I felt the muscles across my belly knotting into a band of ice. I didn't believe I'd given myself away as an Earthman. The bully was using the time-dishonored tactic of stirring up a riot in a hurry, but just the same I looked quickly round, hunting a path of escape.
"Put your skean in his guts, Spilkar! Grab him!"
"Hai-ai! Earthman! Hai-ai!"
It was the last cry that made me panic. Through the sultry glare at the end of the street, I could see the plumed, taloned figures of the Ya-men, gliding through the banners of smoke. The crowd melted open.
I didn't stop to reflect on the fact—suddenly very obvious—that Rakhal couldn't have been at the fires at all, and that my informant had led me into an open trap, a nest of Ya-men already inside Charin. The crowd edged back and muttered, and suddenly I made my choice. I whirled, snatched up the girl in my arms and ran straight toward the advancing figures of the Ya-men.
Nobody followed me. I even heard a choked shout that sounded like a warning. I heard the yelping shrieks of the Ya-men grow to a wild howl, and at the last minute, when their stiff rustling plumes loomed only a few yards away, I dived sidewise into an alley, stumbled on some rubbish and spilled the girl down.
"Run, kid!"
She shook herself like a puppy climbing out of water. Her small fingers closed like a steel trap on my wrist. "This way," she urged in a hasty whisper, and I found myself plunging out the far end of the alley and into the shelter of a street-shrine. The sour stink of incense smarted in my nostrils, and I could hear the yelping of the Ya-men as they leaped and rustled down the alley, their cold and poisonous eyes searching out the recess where I crouched with the girl.
"Here," she panted, "stand close to me on the stone—" I drew back, startled.
"Oh, don't stop to argue," she whimpered. "Come here!"
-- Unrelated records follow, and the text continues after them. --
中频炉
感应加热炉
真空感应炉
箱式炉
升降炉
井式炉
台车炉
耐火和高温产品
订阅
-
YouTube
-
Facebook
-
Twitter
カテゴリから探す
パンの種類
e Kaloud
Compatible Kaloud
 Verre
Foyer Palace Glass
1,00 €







"Hai-ai! Earthman! There he is!"
The girl's arms flung round me again. I felt her slight, hard body pressing on mine and she literally hauled me toward the pattern of stones at the center of the shrine. I wouldn't have been human if I hadn't caught her closer yet.
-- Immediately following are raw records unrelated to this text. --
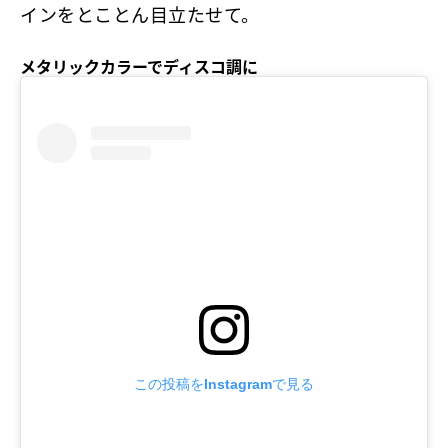
インをとことん目立たせて。
メタリックカラーでディスコ調に
この投稿をInstagramで見る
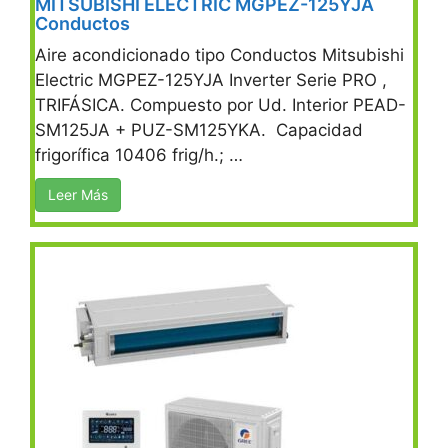
MITSUBISHI ELECTRIC MGPEZ-125YJA
Conductos
Aire acondicionado tipo Conductos Mitsubishi
Electric MGPEZ-125YJA Inverter Serie PRO ,
TRIFÁSICA. Compuesto por Ud. Interior PEAD-
SM125JA + PUZ-SM125YKA. Capacidad
frigorífica 10406 frig/h.; …
Leer Más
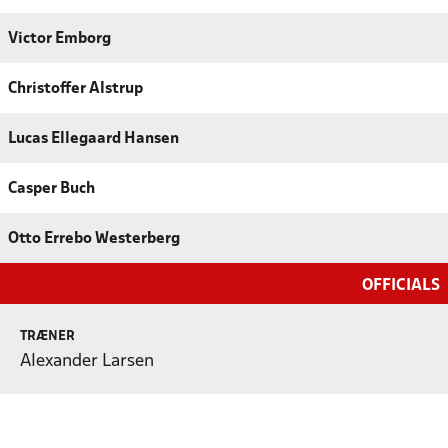
Victor Emborg
Christoffer Alstrup
Lucas Ellegaard Hansen
Casper Buch
Otto Errebo Westerberg
OFFICIALS
TRÆNER
Alexander Larsen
The world reeled. The street disappeared in a cone of spinning lights, stars danced crazily, and I plunged down through a widening gulf of empty space, locked in the girl's arms. I fell, spun, plunged head over heels through tilting lights and shadows that flung us through eternities of freefall. The yelping of the Ya-men whirled away in unimaginable distances, and for a second I felt the unmerciful blackout of a power dive, with blood breaking from my nostrils and filling my mouth.
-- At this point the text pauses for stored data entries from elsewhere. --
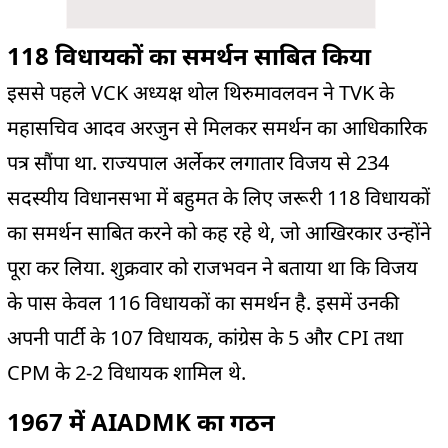
118 विधायकों का समर्थन साबित किया
इससे पहले VCK अध्यक्ष थोल थिरुमावलवन ने TVK के
महासचिव आदव अरजुन से मिलकर समर्थन का आधिकारिक
पत्र सौंपा था. राज्यपाल अर्लेकर लगातार विजय से 234
सदस्यीय विधानसभा में बहुमत के लिए जरूरी 118 विधायकों
का समर्थन साबित करने को कह रहे थे, जो आखिरकार उन्होंने
पूरा कर लिया. शुक्रवार को राजभवन ने बताया था कि विजय
के पास केवल 116 विधायकों का समर्थन है. इसमें उनकी
अपनी पार्टी के 107 विधायक, कांग्रेस के 5 और CPI तथा
CPM के 2-2 विधायक शामिल थे.
1967 में AIADMK का गठन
CHAPTER ELEVENLights flared in my eyes.
I was standing solidly on my feet in the street-shrine, but the street was gone. Coils of incense still smudged the air. The God squatted toadlike in his recess. The girl was hanging limp, locked in my clenched arms. As the floor straightened under my feet I staggered, thrown off balance by the sudden return of the girl's weight, and grabbed blindly for support.
"Give her to me," said a voice, and the girl's sagging body was lifted from my arms. A strong hand grasped my elbow. I found a chair beneath my knees and sank gratefully into it.
"The transmission isn't smooth yet between such distant terminals," the voice remarked. "I see Miellyn has fainted again. A weakling, the girl, but useful."
I spat blood, trying to get the room in focus. For I was inside a room, a room of some translucent substance, windowless, a skylight high above me, through which pink daylight streamed. Daylight—and it had been midnight in Charin! I'd come halfway around the planet in a few seconds!
From somewhere I heard the sound of hammering, tiny, bell-like hammering, the chiming of a fairy anvil. I looked up and saw a man—a man?—watching me.
On Wolf you see all kinds of human, half-human and nonhuman life, and I consider myself something of an expert on all three. But I had never seen anyone, or anything, who so closely resembled the human and so obviously wasn't. He, or it, was tall and lean, man-shaped but oddly muscled, a vague suggestion of something less than human in the lean hunch of his posture.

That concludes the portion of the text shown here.